Never be afraid of passionate people

Passionate fans often get thrown under the bus — they’ve become synonymous with those who paint their face (or chest) at football games, rack up points in virtual sports leagues, or join forums to chat about digitally enhanced treasure hunts in the woods, but that’s not to say that a lot of good has come because of passionate fans too.

I’m reminded of the quote from the author Rebecca Solnit;

“Sometimes a few passionate people change the world; sometimes they start a mass movement and millions do.”

When I was studying fandom in graduate school — it was often reiterated, fandom is a verb. In order to participate you must do something. This is not dissimilar from communities either — to truly belong to a community, you must participate in some sort of action. And action — is driven by passion.

What type of passion-fueled actions do fans partake in?:

Those who study academic fandom, and the various parts of participatory culture that enable fandom, breakdown the types of fan activities as follows:

Performative Consumption: Collecting things, whether thats entry tickets, CDs, albums, things that it you feel close to what you love by relaxing — enjoyment of the object because of proof of what they have or have experienced.

Pilgrimages: going to specific locations to partake in specific rituals or view something that important that happened there.

Impersonation: dressing up or mimicking the appearance towards a celebrity or object by fitting in. — wearing white earbuds even to represent apple (super creative, wealthy, early adopter, etc).

Evangelization: fans will want to make people feel the same joy that you feel by spreading it, often used in product development.

Rituals and Traditions: How do you acknowledge certain routines to prove that you are a member of the group

Socialization: ways of participating in fandom without being too outside of your traditional social norm — think Facebook quizzes, Harry Potter sorting houses, even astrology.

Content Creation: content created that is created as sort of an offering to the fandom, often user-created.

Looking at these above activities — they all carry their own weight and demonstrate different levels of participation (or dedication) to a community or a cause.
I’m curious — what can we learn from understanding what causes someone to take action towards a fandom?
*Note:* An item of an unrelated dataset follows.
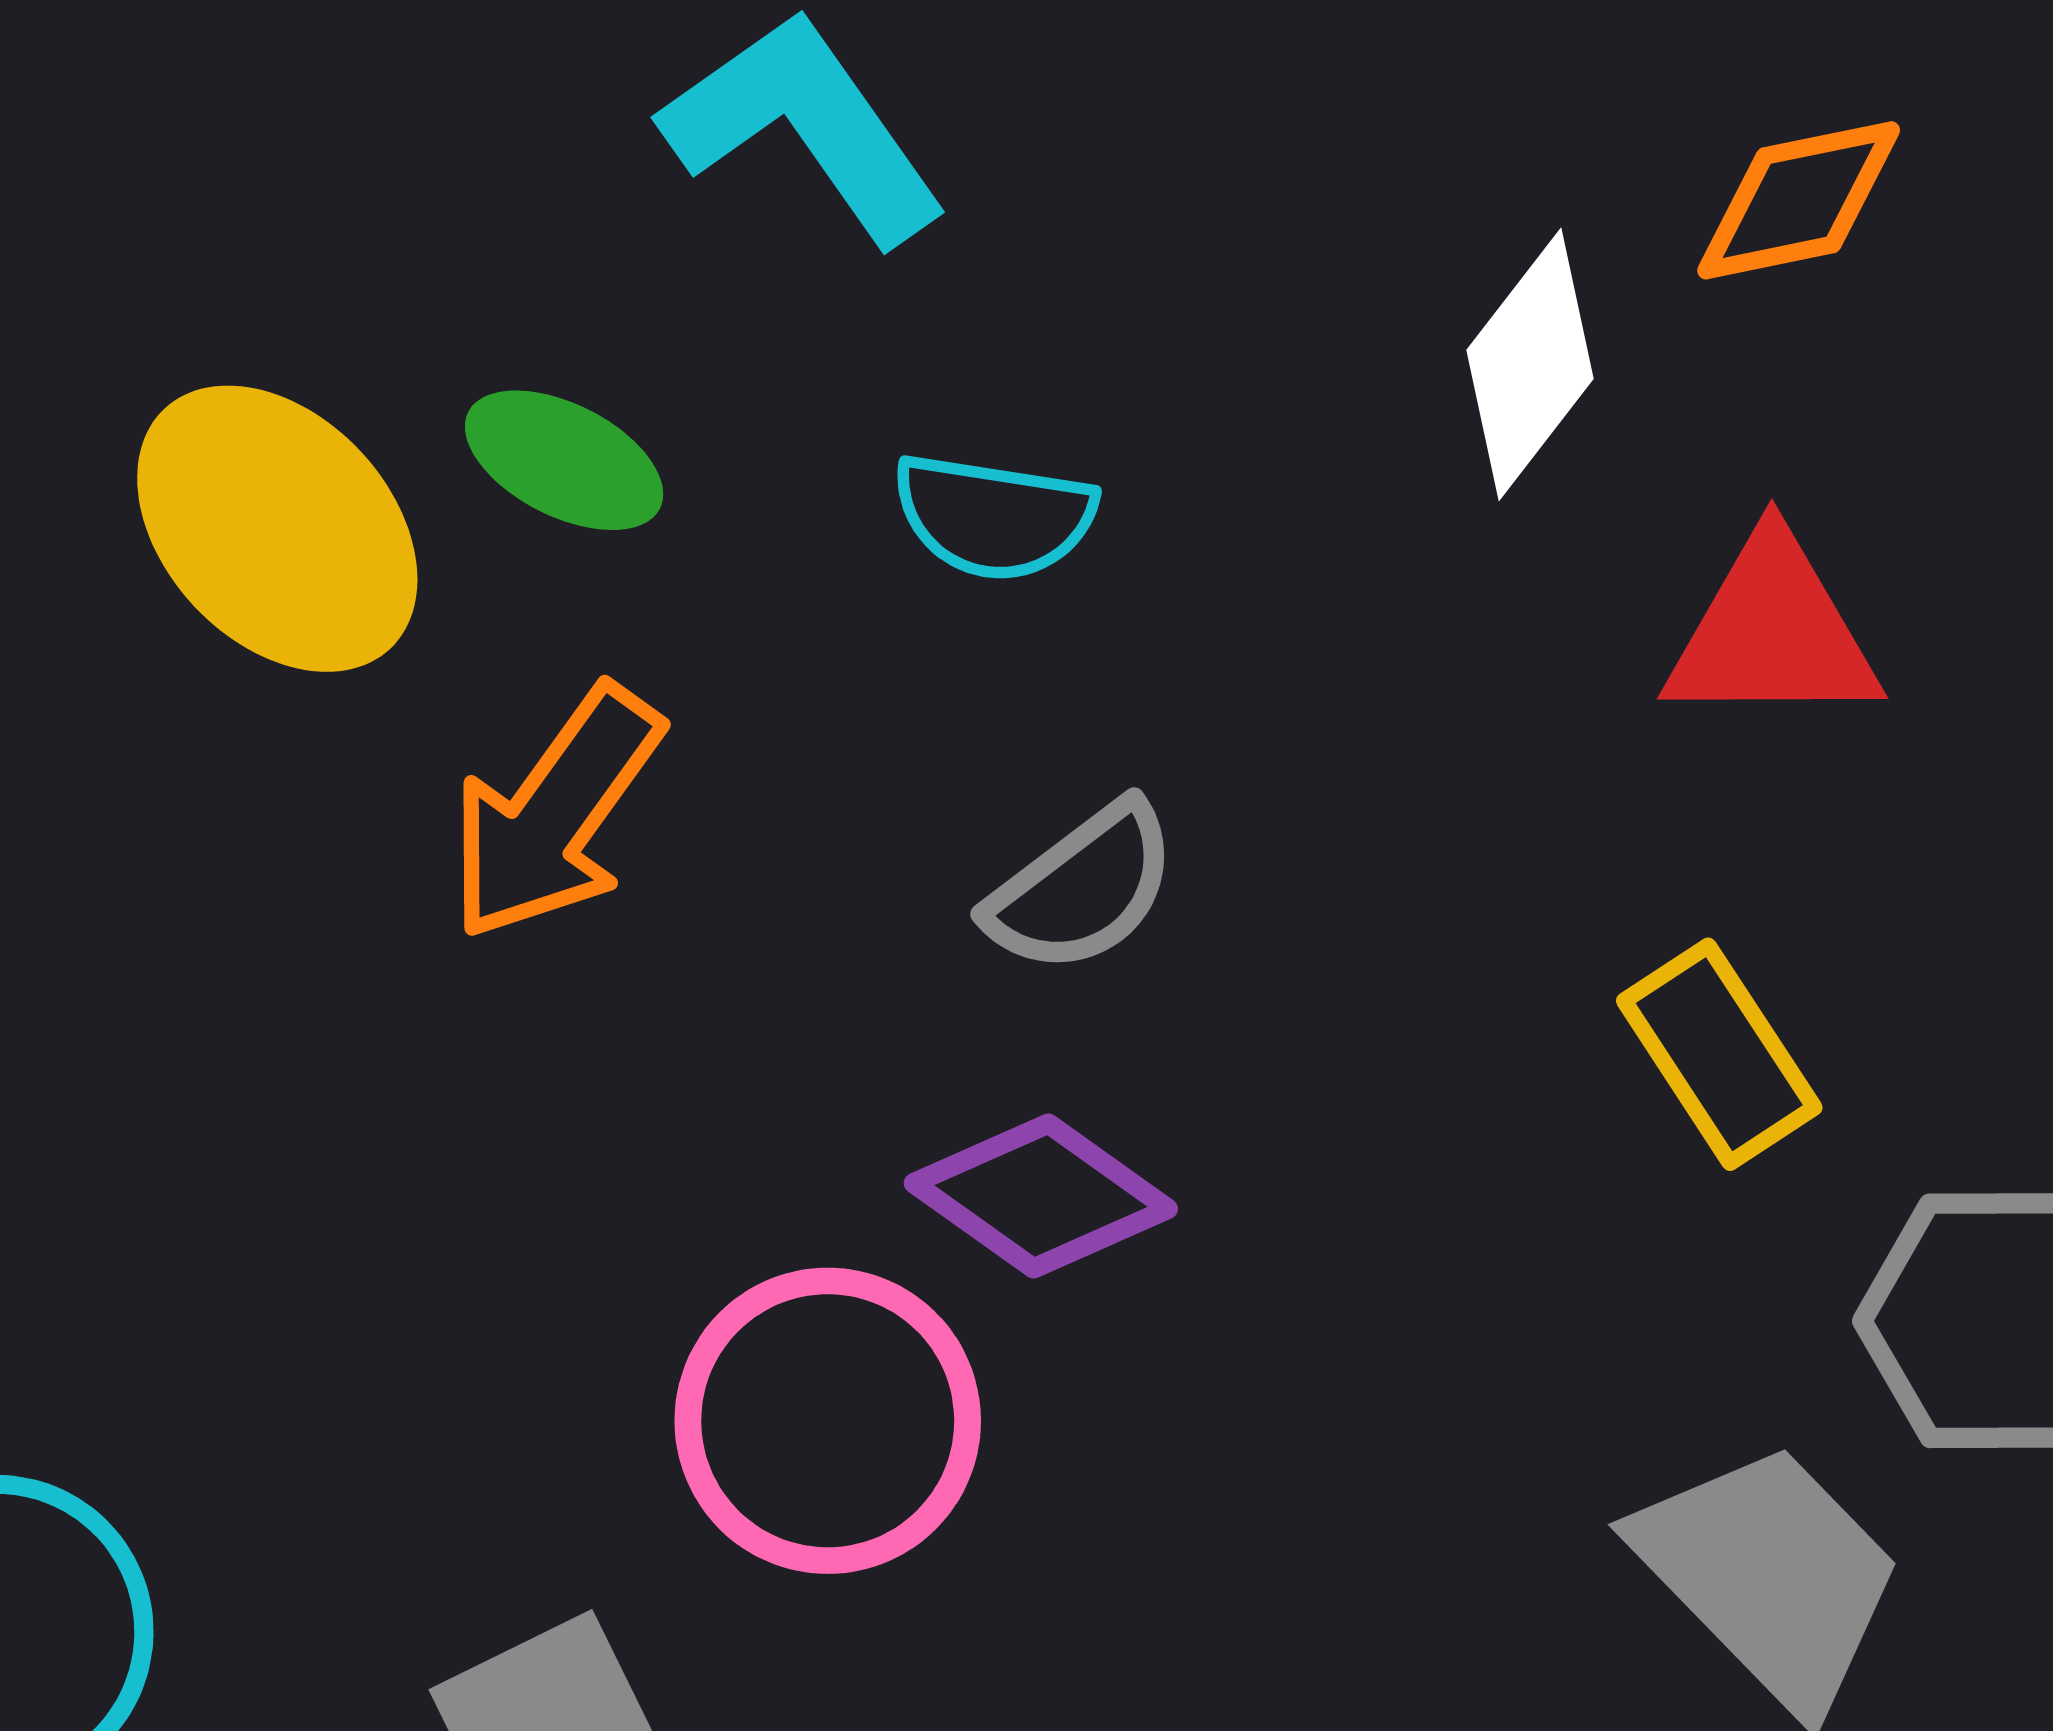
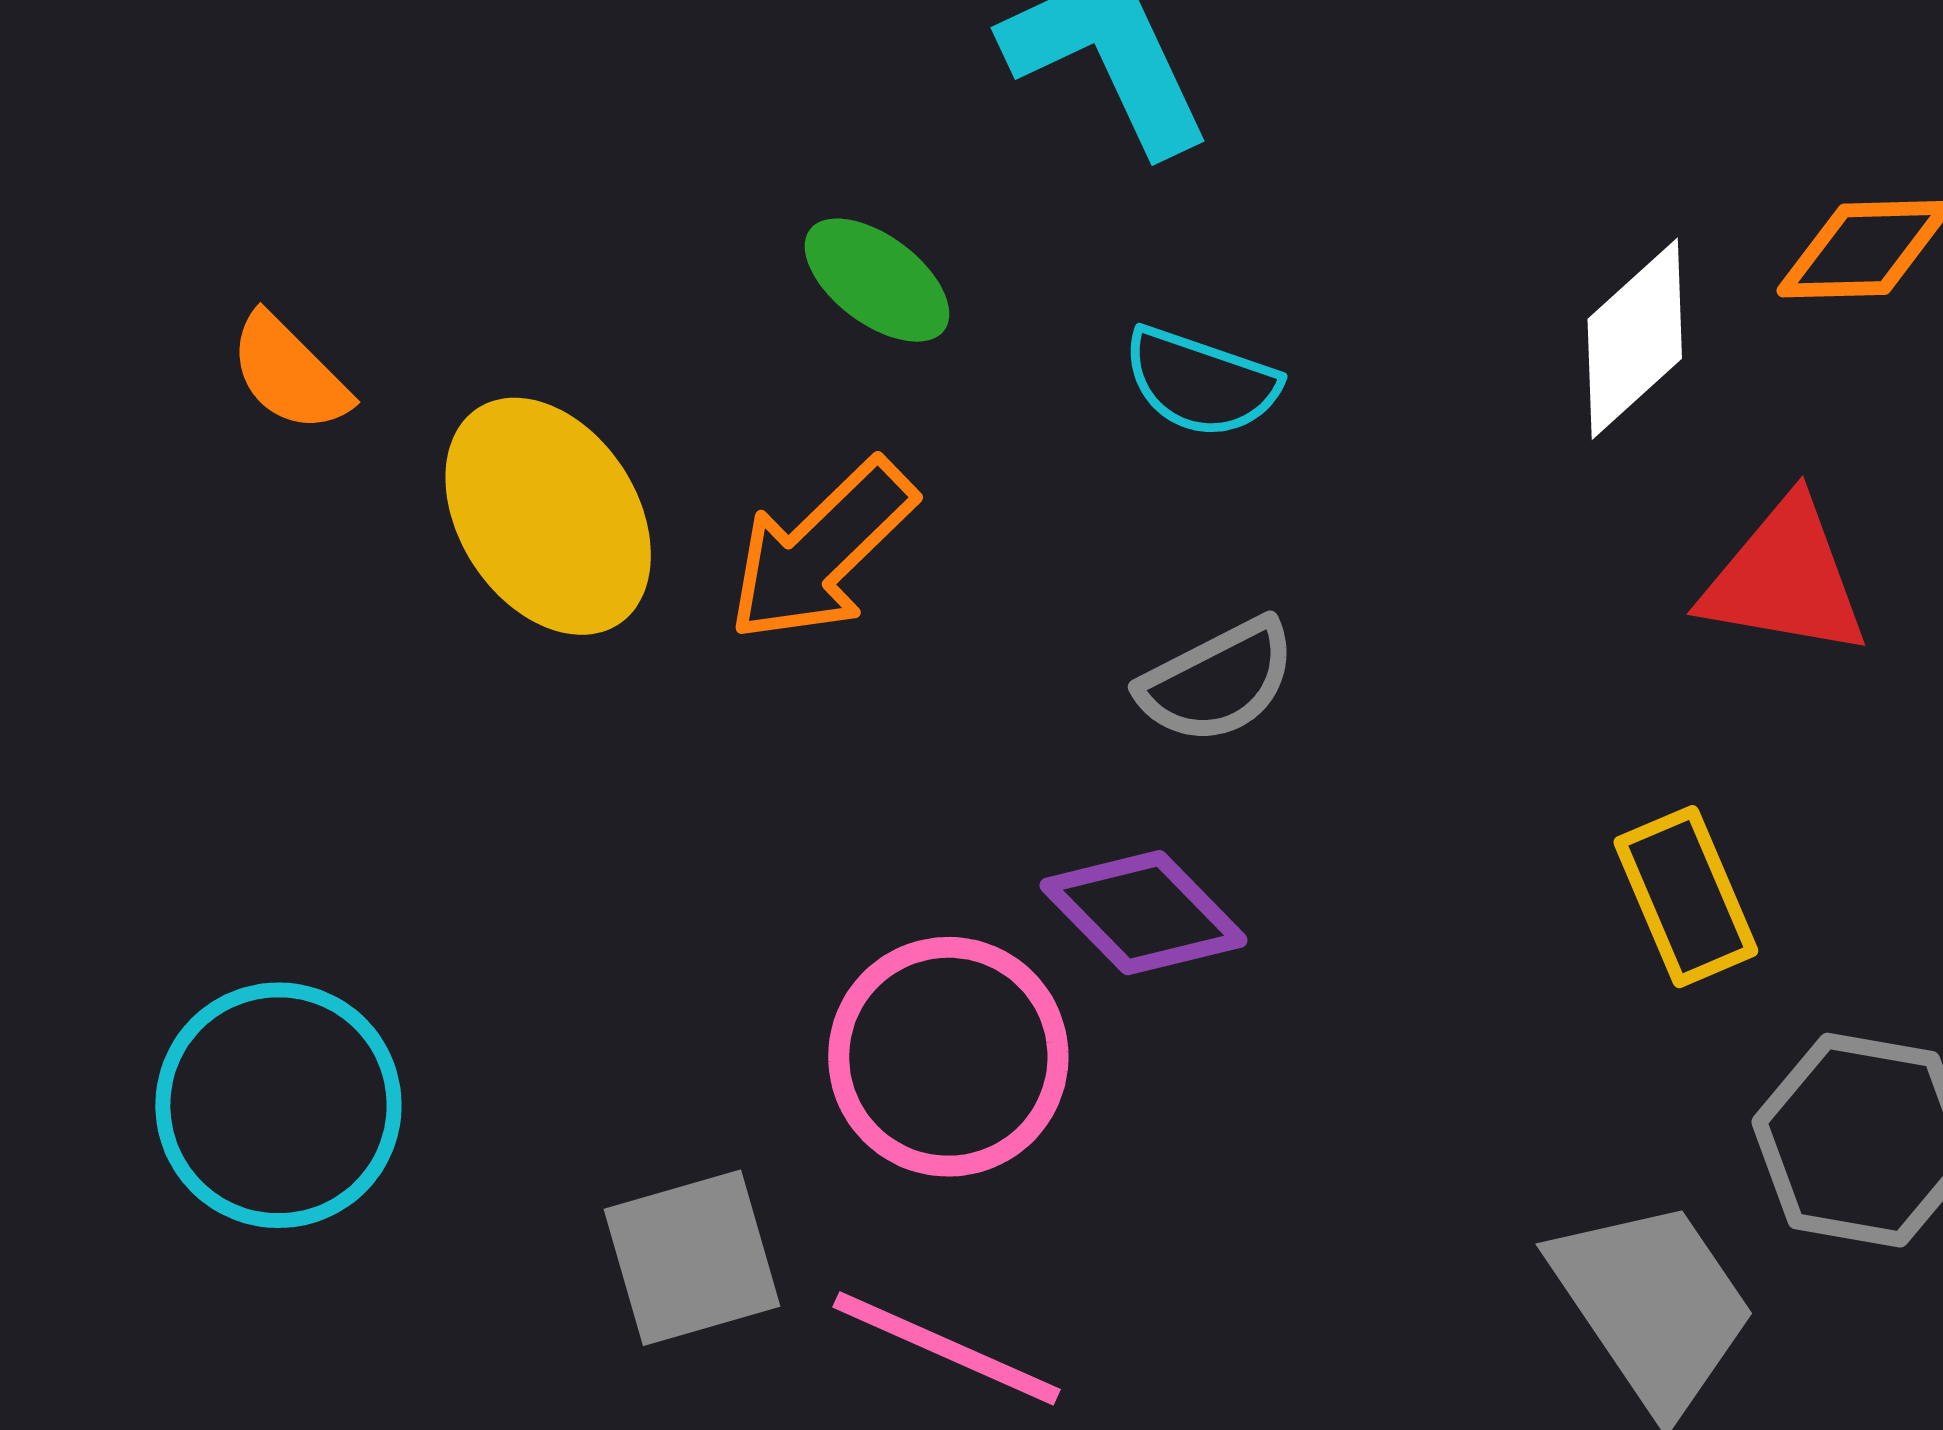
yellow ellipse: (277, 529) -> (548, 516), moved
How can we protect these activities — and keep them moving forward in a way that isn’t exploitative or taking advantage of the original creator’s intention.

Activities drive action (and belonging)

Many times, these activities are larger than oneself — they contribute to a larger entity or fan universe. Sometimes, these activities can even influence policy, platform decisions, drive events and foster bonds between members.

In a blog post on Eventbrite’s site — they identified that 85% of people are fans of something, this number jumps to 95% when you look at folks who are in the 18-24 range. These fans while yes, they come for events, live entertainment, and shopping, many of them come for the community.

Folks who travel to these events are usually looking to connect with others about their interests in a myriad of ways. In Simon Sinek’s blog, Start With Why, he writes about the feeling of belonging he experienced as he attended his first comic-con.

“No matter who we are, no matter what our values or beliefs, our tastes or proclivities, there is an entire culture or subculture out there just like us. I learned that, instead of expending energy to fit into the group, it’s better to expend energy to find the group in which you fit.”

In parting — how can we embrace our passions in order to find our sense of belonging. As cheesy as it sounds, let’s embrace ourselves for who we are.

What are you passionate about? What are you a fan of?

Let’s geek out on our passions together ✌️

Readings on fandom that I'm a fan of

Comic fan outrage? It’s part of being human, scientists say.
By Vaneta Rogers for Games Radar

“This ownership or commitment to the universe that the fandom is built around is what humans do,” Krasniewicz explains. “We create these kinds of ties to real or fictional worlds because that is how we make sense of the world. These commitments help us categorize and judge everything around us. It is amazing how much fictional universes can influence the everyday world.”

The Hard Work of Being a Fan Account
By Fadeke Adegbuy for Cybernaut / Every

“Fan accounts are a pillar of social media, central to the celebrity and influencer ecosystem. From fan Instagram pages to stan Twitter profiles, these social accounts allow fans to express appreciation for celebrities and creators, earning an audience by providing the best images and information—digging up interviews, finding obscure photos, and creating, as Anna does, invented celebrity scenes altogether. These social media accounts are an evolution from the dedicated fan websites that were an online mainstay in the ‘90s but seem less popular today.”

When Expressing Your Fandom leads to Surprising New Skills
By Tricia Ennis for Syfy

"Fandom, especially expression of that fandom through various types of fanworks, has this inherent ability to almost accidentally teach us valuable, marketable skills. I’m far from the only person to have this experience. Fanfiction, for example, has been helping aspiring authors develop their craft for decades, and has famously led to the emergence of some of the more popular writers and works of fiction in recent memory."